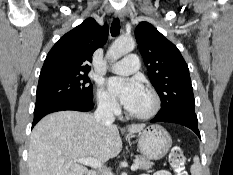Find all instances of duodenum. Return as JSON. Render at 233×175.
<instances>
[{"instance_id":"410a0bca","label":"duodenum","mask_w":233,"mask_h":175,"mask_svg":"<svg viewBox=\"0 0 233 175\" xmlns=\"http://www.w3.org/2000/svg\"><path fill=\"white\" fill-rule=\"evenodd\" d=\"M86 175H95L93 172H87Z\"/></svg>"}]
</instances>
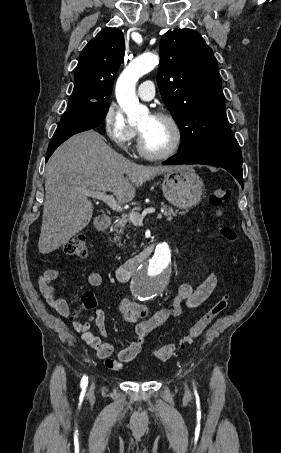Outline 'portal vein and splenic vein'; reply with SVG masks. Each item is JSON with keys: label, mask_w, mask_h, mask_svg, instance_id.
I'll list each match as a JSON object with an SVG mask.
<instances>
[{"label": "portal vein and splenic vein", "mask_w": 281, "mask_h": 453, "mask_svg": "<svg viewBox=\"0 0 281 453\" xmlns=\"http://www.w3.org/2000/svg\"><path fill=\"white\" fill-rule=\"evenodd\" d=\"M83 192L84 194H87V196L103 200V202H106V204H108L110 208H113V210L123 212L121 204L115 200L113 194H106V192H99V190H83ZM152 212H155V208H144V210H142V214H140V212H129V214H125V216H128L131 222H142L145 214H151Z\"/></svg>", "instance_id": "obj_1"}]
</instances>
*-*-*
→ ASSIGNED TASK
Leaving every picture aside, repeat the listing exactly.

→ WRITTEN REPLY
Find all instances of duodenum. Return as JSON. Render at 233×175.
<instances>
[{"instance_id":"410a0bca","label":"duodenum","mask_w":233,"mask_h":175,"mask_svg":"<svg viewBox=\"0 0 233 175\" xmlns=\"http://www.w3.org/2000/svg\"><path fill=\"white\" fill-rule=\"evenodd\" d=\"M86 175H95L93 172H87Z\"/></svg>"}]
</instances>
Outline 'portal vein and splenic vein'; reply with SVG masks. Each item is JSON with keys: label, mask_w, mask_h, mask_svg, instance_id.
I'll list each match as a JSON object with an SVG mask.
<instances>
[{"label": "portal vein and splenic vein", "mask_w": 281, "mask_h": 453, "mask_svg": "<svg viewBox=\"0 0 281 453\" xmlns=\"http://www.w3.org/2000/svg\"><path fill=\"white\" fill-rule=\"evenodd\" d=\"M83 192L84 194H87V196L103 200V202H106V204H108L110 208H113V210L123 212L121 204L115 200L113 194H106V192H99V190H83ZM152 212H155V208H144V210H142V214H140V212H129V214H125V216H128L131 222H142L145 214H151Z\"/></svg>", "instance_id": "obj_1"}]
</instances>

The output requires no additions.